Antonio m’aide à me lever, puis serre la main du médecin.

— Merci, Dr Walters. On vous appellera.

Il me regarde avec tristesse dans les yeux, pose sa main dans le bas de mon dos et me guide jusqu’à notre véhicule. Dès que je m’installe à l’intérieur et attache ma ceinture, je baisse la tête entre mes mains et je m’effondre.

Il se penche vers moi et me serre dans ses bras.

— On va traverser ça ensemble. Tu n’es pas seule, me murmure-t-il en me serrant fort.

Il recule un peu la tête, glisse son doigt sous mon menton, relève doucement mon visage et m’embrasse sur les lèvres.

— Je te connais. Tu peux te battre contre ça.

— Qu’est-ce que je vais dire aux filles ? Elles n’ont que quatre ans. Elles ne comprendront rien à tout ça…, je pleure.

Son cœur est lourd. Me voir comme ça, en larmes, lui fait mal. Après tout ce qu’on a traversé ces dernières années, c’est vraiment la dernière chose qu’on avait besoin d’entendre. Il entoure doucement mon visage de ses mains, me regarde dans les yeux avec sincérité. À l’aide de ses pouces, il essuie mes larmes.

— On peut attendre avant de leur dire. Elles n’ont pas besoin de savoir tout ça tout de suite, dit-il en essayant de rester fort pour moi.

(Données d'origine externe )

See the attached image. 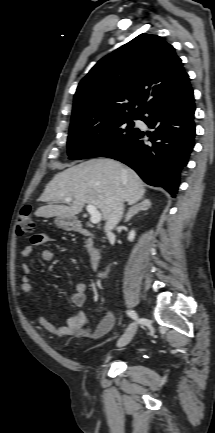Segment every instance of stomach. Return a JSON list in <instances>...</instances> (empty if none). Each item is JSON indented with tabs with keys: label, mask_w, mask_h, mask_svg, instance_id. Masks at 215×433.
Listing matches in <instances>:
<instances>
[{
	"label": "stomach",
	"mask_w": 215,
	"mask_h": 433,
	"mask_svg": "<svg viewBox=\"0 0 215 433\" xmlns=\"http://www.w3.org/2000/svg\"><path fill=\"white\" fill-rule=\"evenodd\" d=\"M55 224L64 230H72L75 227V219L74 218H62L57 217L55 219Z\"/></svg>",
	"instance_id": "stomach-1"
}]
</instances>
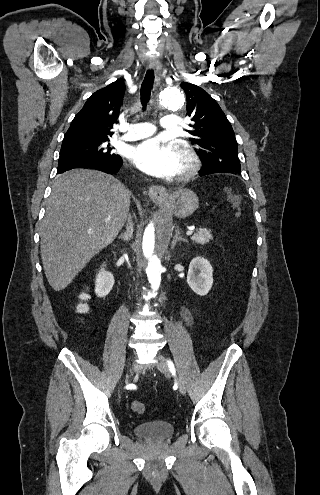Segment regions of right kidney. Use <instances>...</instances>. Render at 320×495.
<instances>
[{"label": "right kidney", "instance_id": "right-kidney-1", "mask_svg": "<svg viewBox=\"0 0 320 495\" xmlns=\"http://www.w3.org/2000/svg\"><path fill=\"white\" fill-rule=\"evenodd\" d=\"M95 283L96 295L103 298L111 292L115 283L114 276L111 272L106 271L103 266L96 276Z\"/></svg>", "mask_w": 320, "mask_h": 495}]
</instances>
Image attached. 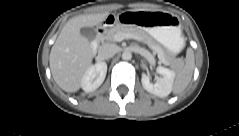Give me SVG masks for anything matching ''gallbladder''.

Il s’assoit sur son siège et démarre la voiture.

Sur le chemin du retour, Antonio ne cesse de réfléchir à ce qu’il pourrait faire pour m’aider et alléger mon quotidien. Comme je dois commencer le traitement immédiatement, je vais avoir besoin de toute l’aide possible.

— Je pourrais engager une nounou à domicile pour nous aider. Peut-être quelqu’un qui ne serait pas juste une nounou, mais aussi une aide pour cuisiner, faire le ménage… Tout ce dont tu aurais besoin.

J’appuie ma tête contre la vitre, les yeux levés vers le ciel, sans prononcer un mot. Je l’entends me parler, mais je suis trop bouleversée pour répondre.

— Hé…, dit-il doucement.

Il tourne la tête vers moi et me caresse la joue.

Puis, il glisse sa main dans la mienne, entrelace ses doigts aux miens, soulève ma main jusqu’à ses lèvres et embrasse le bout de mes doigts. Ça ne fait que me faire pleurer davantage.

Il inspire profondément, puis expire lentement, désolé pour moi, détestant que j’aie à traverser tout ça. Il ne sait plus quoi dire pour me réconforter, alors il continue simplement de rouler en silence vers la maison.